Cleaning up code using ast-grep

There exists a neat tool called ast-grep that finds and replaces code. What distinguishes it from other tools like sed is that instead of merely matching on the text, ast-grep looks for a match based on abstract syntax tree, aka AST. This makes ast-grep much more expressive than sed when it comes to finding and modifying program source code, opening up possibilities like cleaning up a large codebase according to some set of rules.

Let's take a look at a few examples of using ast-grep on source code written in Elixir programming language.

In front of me there's a reasonably large Elixir codebase that survived years of development. Many people with varying degrees of attention to detail worked on it throughout the years, which resulted in the codebase being full of various small inconsistencies.

I was looking to brush up a test suite a little, when code like below caught my eye:

test "returns 401 for unauthenticated request", %{conn: conn} do
conn = get(conn, category_path(conn, :index))
assert json_response(conn, 401)
end

There's couple of tiny, stylistic issues with this code that I am not particular fan of:

Ideally, I wish the above code to be re-written to this:

test "returns 401 for unauthenticated request", %{conn: conn} do
conn
|> get(category_path(conn, :index))
|> json_response(401)
end

There's plenty of places like this in the code, and it would be nice to standardize by making them all look alike. We could write a sed like this:

rg -F -l "conn = get(conn, category_path(conn, :index))" | xargs sed -i -e '/conn = get(conn, category_path(conn, :index))/{N;s/.*conn = get(conn, category_path(conn, :index))\n.*assert json_response(conn, 401)/ conn\n |> get(category_path(conn, :index))\n |> json_response(401)/;}'

It has the following downsides:

Let's see if ast-grep can achieve the result while addressing sed's shortcomings.

First, in the root folder of my project I will create a file called rules.yaml with the following contents:

id: conn-pipe-syntax-1
language: elixir
rule:
pattern: |
conn = get(conn, category_path(conn, :index))
assert json_response(conn, 401)
fix:
template: |
conn
|> get(category_path(conn, :index))
|> json_response(conn, 401)

Then attempt to apply this "rule" by calling ast-grep in the root folder of the project:

ast-grep scan --rule rules.yaml --update-all

Sadly, the command fails with the following output:

Error: Cannot parse rule rules.yaml
Help: The file is not a valid ast-grep rule.
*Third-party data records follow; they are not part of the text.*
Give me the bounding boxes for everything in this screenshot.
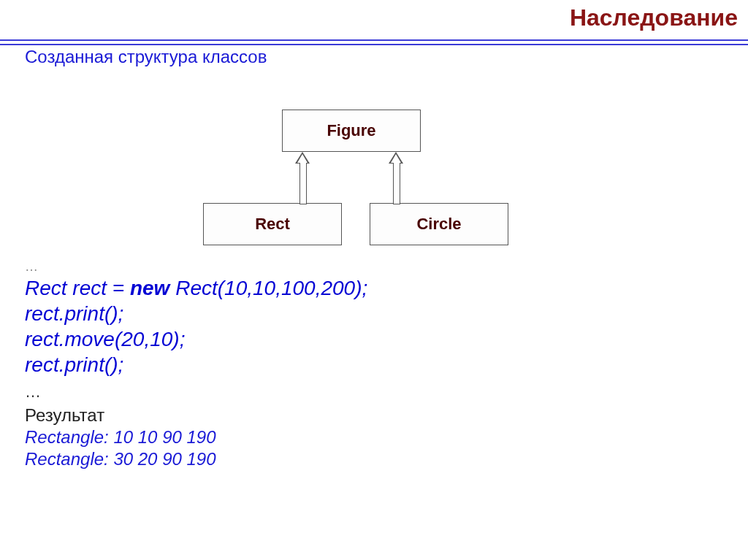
- result-label: Результат: [25, 404, 367, 426]
- slide: Наследование Созданная структура классов…: [0, 0, 748, 560]
- class-box-rect: Rect: [203, 203, 342, 245]
- class-diagram: Figure Rect Circle: [203, 110, 524, 256]
- class-box-circle: Circle: [370, 203, 508, 245]
- code-line-2: rect.print();: [25, 301, 367, 326]
- code-kw: new: [130, 277, 169, 299]
- page-title: Наследование: [570, 4, 738, 31]
- ellipsis-top: …: [25, 258, 367, 275]
- header-rule-1: [0, 39, 748, 41]
- code-line-1: Rect rect = new Rect(10,10,100,200);: [25, 275, 367, 301]
- code-pre: rect.print();: [25, 302, 123, 325]
- code-line-4: rect.print();: [25, 352, 367, 377]
- ellipsis-bottom: …: [25, 382, 367, 402]
- result-line-2: Rectangle: 30 20 90 190: [25, 448, 367, 470]
- code-and-result: … Rect rect = new Rect(10,10,100,200); r…: [25, 258, 367, 470]
- code-pre: rect.print();: [25, 353, 123, 376]
- code-line-3: rect.move(20,10);: [25, 326, 367, 352]
- subtitle: Созданная структура классов: [25, 47, 267, 67]
- class-box-figure: Figure: [282, 110, 421, 152]
- result-line-1: Rectangle: 10 10 90 190: [25, 426, 367, 448]
- code-post: Rect(10,10,100,200);: [169, 277, 367, 299]
- code-pre: Rect rect =: [25, 277, 130, 299]
- header-rule-2: [0, 44, 748, 45]
- code-pre: rect.move(20,10);: [25, 328, 185, 350]
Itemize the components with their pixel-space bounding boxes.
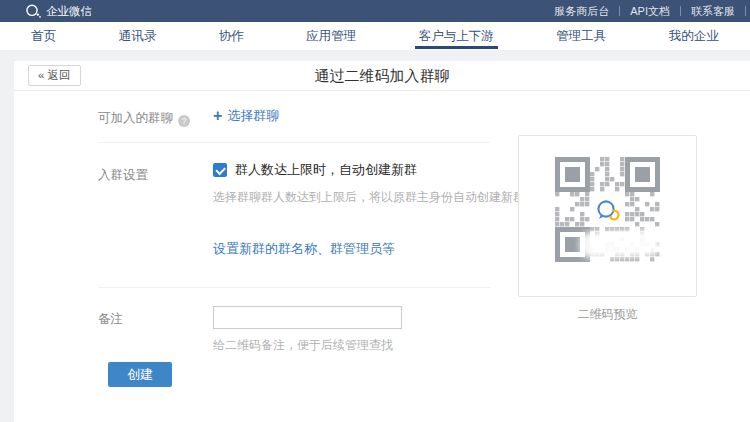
remark-label: 备注 — [98, 311, 123, 328]
contact-support-link[interactable]: 联系客服 — [681, 4, 745, 19]
nav-item-home[interactable]: 首页 — [31, 22, 56, 50]
new-group-settings-link[interactable]: 设置新群的群名称、群管理员等 — [213, 240, 395, 258]
wecom-bubble-icon — [594, 196, 621, 223]
main-nav: 首页 通讯录 协作 应用管理 客户与上下游 管理工具 我的企业 — [0, 22, 750, 50]
nav-item-tools[interactable]: 管理工具 — [556, 22, 606, 50]
nav-item-collaboration[interactable]: 协作 — [219, 22, 244, 50]
qr-code — [555, 157, 660, 262]
separator — [745, 6, 746, 16]
auto-create-checkbox[interactable] — [213, 163, 227, 177]
join-settings-helper: 选择群聊群人数达到上限后，将以原群主身份自动创建新群 — [213, 189, 525, 206]
page-title: 通过二维码加入群聊 — [14, 61, 750, 90]
qr-blur-overlay — [580, 230, 661, 259]
section-divider — [98, 142, 490, 143]
nav-item-my-company[interactable]: 我的企业 — [669, 22, 719, 50]
select-group-label: 选择群聊 — [227, 108, 279, 123]
nav-item-apps[interactable]: 应用管理 — [306, 22, 356, 50]
remark-helper: 给二维码备注，便于后续管理查找 — [213, 337, 393, 354]
select-group-link[interactable]: +选择群聊 — [213, 107, 279, 125]
nav-item-customers[interactable]: 客户与上下游 — [419, 22, 494, 50]
nav-item-contacts[interactable]: 通讯录 — [119, 22, 157, 50]
plus-icon: + — [213, 107, 222, 124]
create-button[interactable]: 创建 — [108, 362, 172, 387]
info-icon[interactable] — [178, 115, 190, 127]
card-header: « 返回 通过二维码加入群聊 — [14, 61, 750, 91]
auto-create-group-option: 群人数达上限时，自动创建新群 — [213, 161, 417, 179]
qr-preview-caption: 二维码预览 — [518, 306, 697, 323]
section-divider — [98, 287, 490, 288]
join-settings-label: 入群设置 — [98, 167, 148, 184]
auto-create-checkbox-label: 群人数达上限时，自动创建新群 — [235, 161, 417, 179]
topbar-links: 服务商后台 API文档 联系客服 — [544, 4, 746, 19]
brand-name: 企业微信 — [46, 4, 92, 19]
joinable-group-label: 可加入的群聊 — [98, 110, 190, 127]
provider-console-link[interactable]: 服务商后台 — [544, 4, 619, 19]
qr-preview-panel — [518, 135, 697, 297]
topbar: 企业微信 服务商后台 API文档 联系客服 — [0, 0, 750, 22]
content-card: « 返回 通过二维码加入群聊 可加入的群聊 +选择群聊 入群设置 群人数达上限时… — [14, 61, 750, 422]
wecom-logo-icon — [25, 4, 41, 18]
remark-input[interactable] — [213, 306, 402, 329]
joinable-group-label-text: 可加入的群聊 — [98, 111, 173, 125]
brand: 企业微信 — [25, 4, 92, 19]
api-docs-link[interactable]: API文档 — [620, 4, 680, 19]
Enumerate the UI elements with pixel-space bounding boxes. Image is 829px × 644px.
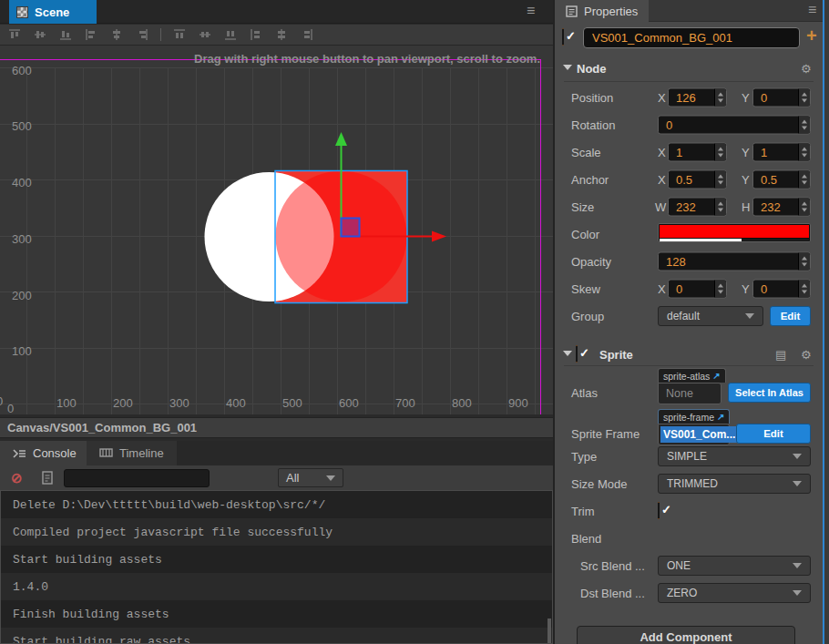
node-name-input[interactable] xyxy=(583,27,800,48)
align-left-icon[interactable] xyxy=(84,27,98,42)
w-axis-letter: W xyxy=(655,200,666,214)
log-line[interactable]: Finish building assets xyxy=(1,600,552,628)
anchor-x-value[interactable]: 0.5 xyxy=(669,173,714,187)
size-w-stepper[interactable] xyxy=(714,199,726,216)
align-top-icon[interactable] xyxy=(7,27,22,42)
clear-console-icon[interactable]: ⊘ xyxy=(11,470,23,486)
tab-console[interactable]: Console xyxy=(0,441,89,465)
color-label: Color xyxy=(571,228,599,241)
console-scrollbar[interactable] xyxy=(548,618,551,644)
rotation-value[interactable]: 0 xyxy=(659,118,798,132)
scale-x-stepper[interactable] xyxy=(714,144,726,161)
log-line[interactable]: Start building raw assets xyxy=(1,628,552,644)
scale-y-value[interactable]: 1 xyxy=(753,146,798,159)
anchor-y-stepper[interactable] xyxy=(798,171,810,189)
position-y-stepper[interactable] xyxy=(798,89,810,107)
group-dropdown[interactable]: default xyxy=(658,306,763,326)
collapse-arrow-icon[interactable] xyxy=(563,351,572,356)
sprite-frame-edit-button[interactable]: Edit xyxy=(736,424,811,444)
dst-blend-dropdown[interactable]: ZERO xyxy=(658,583,811,603)
sprite-copy-icon[interactable]: ▤ xyxy=(775,348,786,362)
rotation-stepper[interactable] xyxy=(798,117,810,134)
color-swatch[interactable] xyxy=(658,223,811,242)
distribute-left-icon[interactable] xyxy=(249,27,263,42)
opacity-stepper[interactable] xyxy=(798,253,810,271)
add-node-button[interactable]: + xyxy=(806,26,817,46)
anchor-gizmo[interactable] xyxy=(342,219,360,237)
select-in-atlas-button[interactable]: Select In Atlas xyxy=(728,383,811,403)
position-x-stepper[interactable] xyxy=(714,89,726,107)
skew-row: Skew X 0 Y 0 xyxy=(555,275,823,302)
scale-x-field[interactable]: 1 xyxy=(668,143,727,162)
scale-y-stepper[interactable] xyxy=(798,144,810,161)
anchor-y-value[interactable]: 0.5 xyxy=(753,173,798,187)
scene-viewport[interactable]: 600 500 400 300 200 100 0 0 100 200 300 … xyxy=(0,46,553,414)
distribute-bottom-icon[interactable] xyxy=(223,27,238,42)
distribute-top-icon[interactable] xyxy=(172,27,187,42)
size-w-field[interactable]: 232 xyxy=(668,198,727,217)
skew-y-value[interactable]: 0 xyxy=(753,282,798,296)
skew-y-field[interactable]: 0 xyxy=(752,280,811,299)
atlas-field[interactable]: None xyxy=(658,383,722,404)
tab-timeline[interactable]: Timeline xyxy=(87,441,177,465)
align-h-center-icon[interactable] xyxy=(109,27,124,42)
opacity-field[interactable]: 128 xyxy=(658,252,811,271)
align-v-center-icon[interactable] xyxy=(33,27,47,42)
log-line[interactable]: Start building assets xyxy=(1,546,552,573)
size-h-value[interactable]: 232 xyxy=(753,200,798,214)
tab-scene[interactable]: Scene xyxy=(9,0,97,24)
properties-menu-icon[interactable]: ≡ xyxy=(808,5,816,15)
trim-checkbox[interactable] xyxy=(658,502,660,519)
opacity-value[interactable]: 128 xyxy=(659,255,798,269)
align-bottom-icon[interactable] xyxy=(58,27,73,42)
section-rule xyxy=(564,81,814,82)
open-log-file-icon[interactable] xyxy=(42,471,54,485)
console-log-area[interactable]: Delete D:\Dev\ttttt\build\web-desktop\sr… xyxy=(0,490,553,644)
type-dropdown[interactable]: SIMPLE xyxy=(658,446,811,466)
size-mode-dropdown[interactable]: TRIMMED xyxy=(658,474,811,494)
log-line[interactable]: 1.4.0 xyxy=(1,573,552,600)
size-h-field[interactable]: 232 xyxy=(752,198,811,217)
node-section-header[interactable]: Node ⚙ xyxy=(555,56,823,80)
distribute-h-center-icon[interactable] xyxy=(274,27,289,42)
position-x-value[interactable]: 126 xyxy=(669,91,714,105)
skew-y-stepper[interactable] xyxy=(798,281,810,298)
distribute-v-center-icon[interactable] xyxy=(198,27,212,42)
move-gizmo-y-arrowhead[interactable] xyxy=(335,132,347,146)
skew-x-field[interactable]: 0 xyxy=(668,280,727,299)
node-active-checkbox[interactable] xyxy=(562,28,564,46)
rotation-field[interactable]: 0 xyxy=(658,116,811,135)
sprite-frame-value[interactable]: VS001_Com... xyxy=(660,426,738,443)
anchor-x-field[interactable]: 0.5 xyxy=(668,170,727,189)
size-h-stepper[interactable] xyxy=(798,199,810,216)
anchor-x-stepper[interactable] xyxy=(714,171,726,189)
log-line[interactable]: Compiled project javascript file success… xyxy=(1,518,552,546)
skew-x-value[interactable]: 0 xyxy=(669,282,714,296)
scale-x-value[interactable]: 1 xyxy=(669,146,714,159)
distribute-right-icon[interactable] xyxy=(300,27,314,42)
skew-x-stepper[interactable] xyxy=(714,281,726,298)
position-y-field[interactable]: 0 xyxy=(752,88,811,107)
sprite-frame-label: Sprite Frame xyxy=(571,427,640,441)
add-component-button[interactable]: Add Component xyxy=(577,626,795,644)
console-search-input[interactable] xyxy=(64,469,210,487)
scale-y-field[interactable]: 1 xyxy=(752,143,811,162)
scene-menu-icon[interactable]: ≡ xyxy=(527,6,535,15)
position-y-value[interactable]: 0 xyxy=(753,91,798,105)
move-gizmo-x-arrowhead[interactable] xyxy=(432,231,446,242)
anchor-y-field[interactable]: 0.5 xyxy=(752,170,811,189)
size-w-value[interactable]: 232 xyxy=(669,200,714,214)
group-edit-button[interactable]: Edit xyxy=(770,306,811,326)
log-filter-dropdown[interactable]: All xyxy=(278,468,343,487)
sprite-enabled-checkbox[interactable] xyxy=(576,345,578,363)
position-x-field[interactable]: 126 xyxy=(668,88,727,107)
log-line[interactable]: Delete D:\Dev\ttttt\build\web-desktop\sr… xyxy=(1,491,552,518)
breadcrumb[interactable]: Canvas/VS001_Common_BG_001 xyxy=(7,421,197,434)
sprite-section-header[interactable]: Sprite ▤ ⚙ xyxy=(555,342,823,366)
sprite-gear-icon[interactable]: ⚙ xyxy=(801,348,812,362)
collapse-arrow-icon[interactable] xyxy=(563,65,572,70)
tab-properties[interactable]: Properties xyxy=(555,0,649,22)
src-blend-dropdown[interactable]: ONE xyxy=(658,556,811,576)
align-right-icon[interactable] xyxy=(135,27,149,42)
node-gear-icon[interactable]: ⚙ xyxy=(801,62,812,76)
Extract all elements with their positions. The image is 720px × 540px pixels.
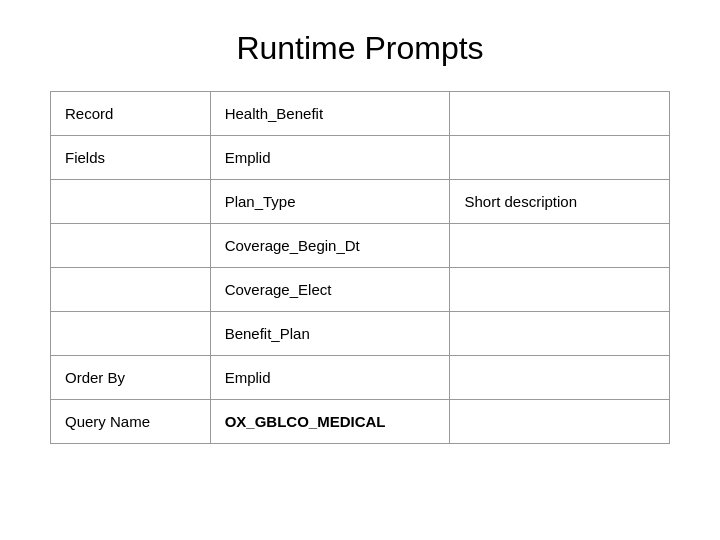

Please refer to doc and fix the error.
See also: https://ast-grep.github.io/guide/rule-config.html
Caused by
╰▻ Fail to parse yaml as Rule.
╰▻ `rule` is not configured correctly.
╰▻ Rule contains invalid pattern matcher.
╰▻ Multiple AST nodes are detected. Please check the pattern source `conn = get(conn, category_path(conn, :index))
assert json_response(conn, 401)
`.

The error says something about "multiple AST nodes". Turns out that we are specifying multiple AST nodes at once - I am not a tree-sitter expert (ast-grep uses tree-sitter to parse the code), but will assume that each line is parsed as a separate AST node here.

Instead, if we want to tell ast-grep to look at multiple nodes, we should go for expressing how they are positioned relevant to each other. For example, by expressing that the target piece of code precedes some other piece of code like this:

id: conn-pipe-syntax-1
language: elixir
rule:
pattern: conn = get(conn, category_path(conn, :index))
precedes:
pattern: assert json_response(conn, 401)
fix:
template: |
conn
|> get(category_path(conn, :index))
|> json_response(conn, 401)

By using precedes we can say our rule just became relational.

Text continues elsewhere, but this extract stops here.